**What to produce:** Ignoring the images, restate the records below word for word.

**Data to use:**

= Beginning of Section =

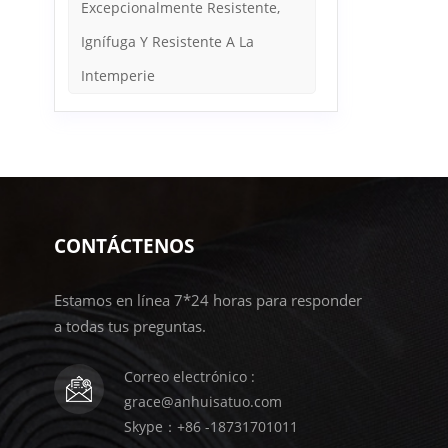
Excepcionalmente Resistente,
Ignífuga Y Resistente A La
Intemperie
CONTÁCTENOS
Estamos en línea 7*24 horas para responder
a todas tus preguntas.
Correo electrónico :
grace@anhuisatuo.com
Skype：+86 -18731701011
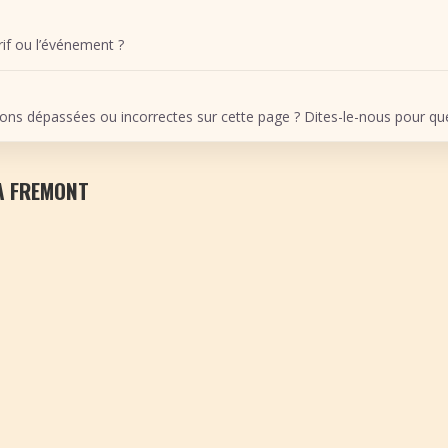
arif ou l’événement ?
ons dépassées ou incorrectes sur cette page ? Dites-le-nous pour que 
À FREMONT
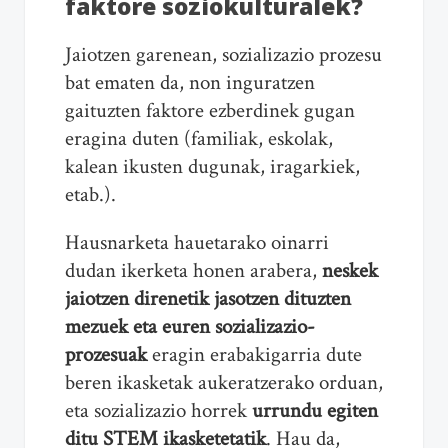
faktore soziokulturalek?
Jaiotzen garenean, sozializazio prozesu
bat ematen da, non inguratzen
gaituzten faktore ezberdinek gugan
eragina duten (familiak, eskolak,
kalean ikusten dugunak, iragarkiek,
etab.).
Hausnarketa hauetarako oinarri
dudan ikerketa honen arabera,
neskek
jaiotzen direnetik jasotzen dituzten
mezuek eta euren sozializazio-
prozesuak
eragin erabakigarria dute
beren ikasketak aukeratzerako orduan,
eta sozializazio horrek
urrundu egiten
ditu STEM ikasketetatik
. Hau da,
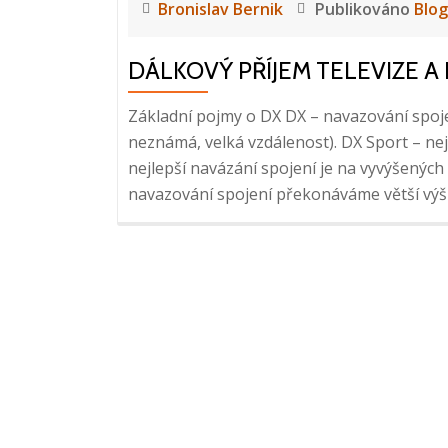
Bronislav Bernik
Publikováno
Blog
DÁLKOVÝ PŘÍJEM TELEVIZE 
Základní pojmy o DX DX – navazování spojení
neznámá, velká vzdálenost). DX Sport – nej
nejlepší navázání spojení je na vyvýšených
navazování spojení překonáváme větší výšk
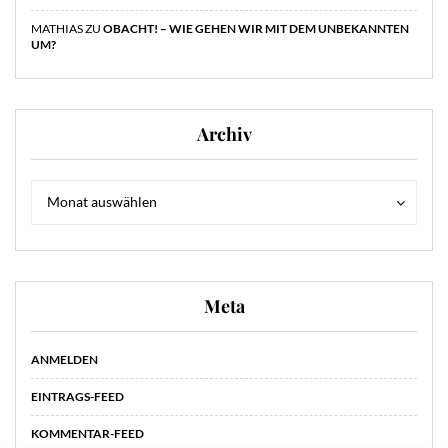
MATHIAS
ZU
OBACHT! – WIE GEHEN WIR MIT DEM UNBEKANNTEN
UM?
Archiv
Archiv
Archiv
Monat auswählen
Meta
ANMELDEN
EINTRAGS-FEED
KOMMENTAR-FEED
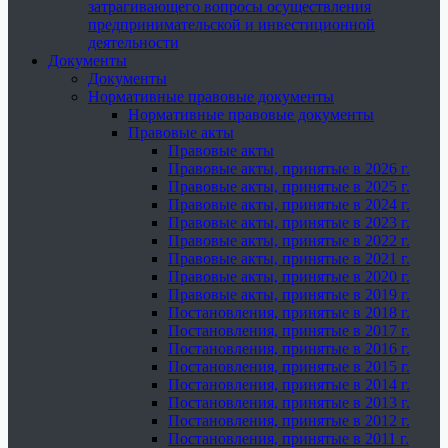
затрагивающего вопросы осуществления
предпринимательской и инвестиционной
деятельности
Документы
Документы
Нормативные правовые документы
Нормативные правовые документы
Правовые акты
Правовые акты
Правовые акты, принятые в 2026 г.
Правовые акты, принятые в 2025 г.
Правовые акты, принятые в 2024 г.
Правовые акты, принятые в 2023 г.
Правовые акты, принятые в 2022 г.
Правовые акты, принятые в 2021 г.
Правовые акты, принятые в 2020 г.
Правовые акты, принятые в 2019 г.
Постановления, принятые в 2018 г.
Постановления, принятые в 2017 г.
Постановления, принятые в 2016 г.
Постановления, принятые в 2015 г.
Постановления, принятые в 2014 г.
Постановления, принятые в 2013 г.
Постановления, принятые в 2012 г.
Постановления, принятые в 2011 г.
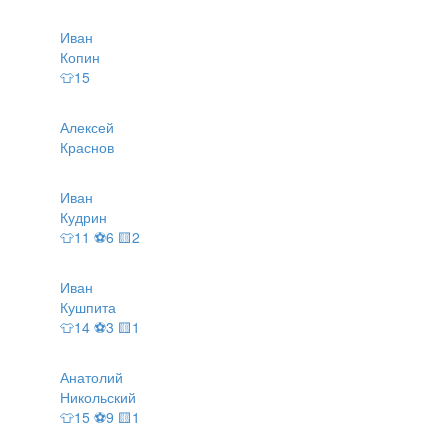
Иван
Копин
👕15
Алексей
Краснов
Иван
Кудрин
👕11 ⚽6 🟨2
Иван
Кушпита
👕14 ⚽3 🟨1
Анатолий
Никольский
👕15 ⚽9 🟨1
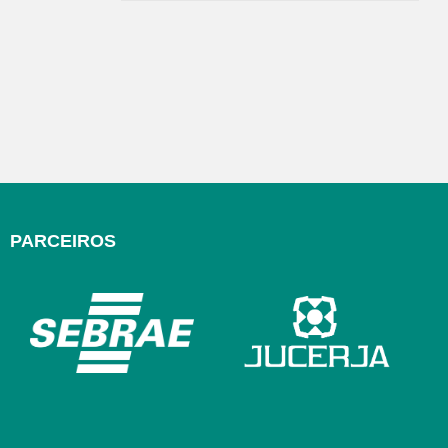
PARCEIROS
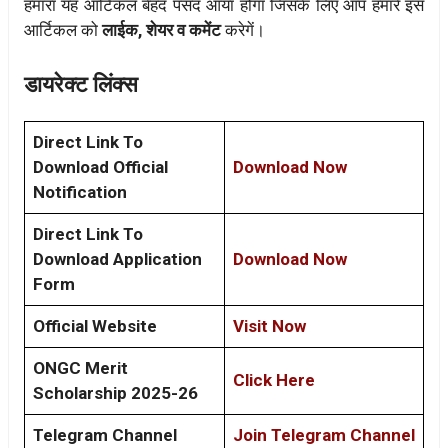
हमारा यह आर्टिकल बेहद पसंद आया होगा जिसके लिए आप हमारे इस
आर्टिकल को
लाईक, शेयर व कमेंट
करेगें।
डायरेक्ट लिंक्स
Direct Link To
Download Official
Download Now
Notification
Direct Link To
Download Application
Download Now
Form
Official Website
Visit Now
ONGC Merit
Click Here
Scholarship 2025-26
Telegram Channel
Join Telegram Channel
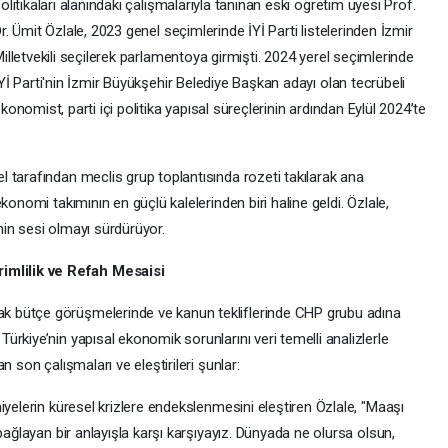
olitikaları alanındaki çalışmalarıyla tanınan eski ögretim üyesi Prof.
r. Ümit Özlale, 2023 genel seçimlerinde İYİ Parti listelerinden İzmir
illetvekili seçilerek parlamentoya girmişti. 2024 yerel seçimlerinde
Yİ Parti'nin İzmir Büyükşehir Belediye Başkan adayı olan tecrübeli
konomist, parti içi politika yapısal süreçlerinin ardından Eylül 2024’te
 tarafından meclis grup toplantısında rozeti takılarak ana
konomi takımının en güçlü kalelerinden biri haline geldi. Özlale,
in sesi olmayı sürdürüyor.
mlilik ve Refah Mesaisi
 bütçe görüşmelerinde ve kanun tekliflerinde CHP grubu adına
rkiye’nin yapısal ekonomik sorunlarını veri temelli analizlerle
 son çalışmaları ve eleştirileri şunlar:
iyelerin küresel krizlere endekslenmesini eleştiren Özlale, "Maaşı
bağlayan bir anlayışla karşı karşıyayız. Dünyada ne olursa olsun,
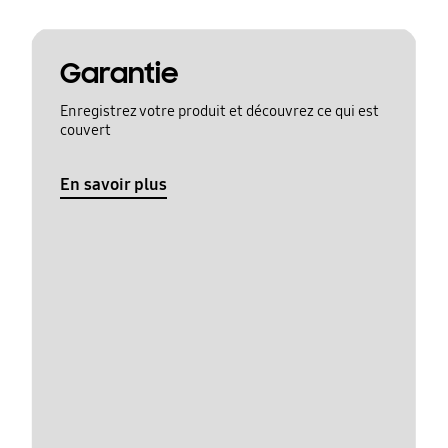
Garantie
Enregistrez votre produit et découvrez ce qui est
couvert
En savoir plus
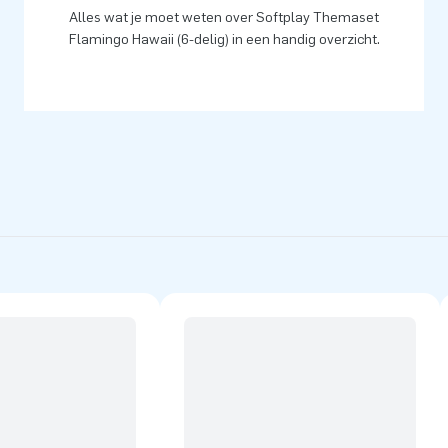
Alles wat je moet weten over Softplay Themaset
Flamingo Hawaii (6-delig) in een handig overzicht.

= End of Section =

**Response:**
Excepcionalmente Resistente,
Ignífuga Y Resistente A La
Intemperie
CONTÁCTENOS
Estamos en línea 7*24 horas para responder
a todas tus preguntas.
Correo electrónico :
grace@anhuisatuo.com
Skype：+86 -18731701011
arif ou l’événement ?
ons dépassées ou incorrectes sur cette page ? Dites-le-nous pour que 
À FREMONT
faktore soziokulturalek?
Jaiotzen garenean, sozializazio prozesu
bat ematen da, non inguratzen
gaituzten faktore ezberdinek gugan
eragina duten (familiak, eskolak,
kalean ikusten dugunak, iragarkiek,
etab.).
Hausnarketa hauetarako oinarri
dudan ikerketa honen arabera,
neskek
jaiotzen direnetik jasotzen dituzten
mezuek eta euren sozializazio-
prozesuak
eragin erabakigarria dute
beren ikasketak aukeratzerako orduan,
eta sozializazio horrek
urrundu egiten
ditu STEM ikasketetatik
. Hau da,
Bronislav Bernik
Publikováno
Blog
DÁLKOVÝ PŘÍJEM TELEVIZE 
Základní pojmy o DX DX – navazování spojení
neznámá, velká vzdálenost). DX Sport – nej
nejlepší navázání spojení je na vyvýšených
navazování spojení překonáváme větší výšk
MATHIAS
ZU
OBACHT! – WIE GEHEN WIR MIT DEM UNBEKANNTEN
UM?
Archiv
Archiv
Archiv
Monat auswählen
Meta
ANMELDEN
EINTRAGS-FEED
KOMMENTAR-FEED
затрагивающего вопросы осуществления
предпринимательской и инвестиционной
деятельности
Документы
Документы
Нормативные правовые документы
Нормативные правовые документы
Правовые акты
Правовые акты
Правовые акты, принятые в 2026 г.
Правовые акты, принятые в 2025 г.
Правовые акты, принятые в 2024 г.
Правовые акты, принятые в 2023 г.
Правовые акты, принятые в 2022 г.
Правовые акты, принятые в 2021 г.
Правовые акты, принятые в 2020 г.
Правовые акты, принятые в 2019 г.
Постановления, принятые в 2018 г.
Постановления, принятые в 2017 г.
Постановления, принятые в 2016 г.
Постановления, принятые в 2015 г.
Постановления, принятые в 2014 г.
Постановления, принятые в 2013 г.
Постановления, принятые в 2012 г.
Постановления, принятые в 2011 г.
Иван
Копин
👕15
Алексей
Краснов
Иван
Кудрин
👕11 ⚽6 🟨2
Иван
Кушпита
👕14 ⚽3 🟨1
Анатолий
Никольский
👕15 ⚽9 🟨1
PARCEIROS
हमारा यह आर्टिकल बेहद पसंद आया होगा जिसके लिए आप हमारे इस
आर्टिकल को
लाईक, शेयर व कमेंट
करेगें।
डायरेक्ट लिंक्स
Direct Link To
Download Official
Download Now
Notification
Direct Link To
Download Application
Download Now
Form
Official Website
Visit Now
ONGC Merit
Click Here
Scholarship 2025-26
Telegram Channel
Join Telegram Channel
olitikaları alanındaki çalışmalarıyla tanınan eski ögretim üyesi Prof.
r. Ümit Özlale, 2023 genel seçimlerinde İYİ Parti listelerinden İzmir
illetvekili seçilerek parlamentoya girmişti. 2024 yerel seçimlerinde
Yİ Parti'nin İzmir Büyükşehir Belediye Başkan adayı olan tecrübeli
konomist, parti içi politika yapısal süreçlerinin ardından Eylül 2024’te
 tarafından meclis grup toplantısında rozeti takılarak ana
konomi takımının en güçlü kalelerinden biri haline geldi. Özlale,
in sesi olmayı sürdürüyor.
mlilik ve Refah Mesaisi
 bütçe görüşmelerinde ve kanun tekliflerinde CHP grubu adına
rkiye’nin yapısal ekonomik sorunlarını veri temelli analizlerle
 son çalışmaları ve eleştirileri şunlar:
iyelerin küresel krizlere endekslenmesini eleştiren Özlale, "Maaşı
bağlayan bir anlayışla karşı karşıyayız. Dünyada ne olursa olsun,
Garantie
Enregistrez votre produit et découvrez ce qui est
couvert
En savoir plus
Alles wat je moet weten over Softplay Themaset
Flamingo Hawaii (6-delig) in een handig overzicht.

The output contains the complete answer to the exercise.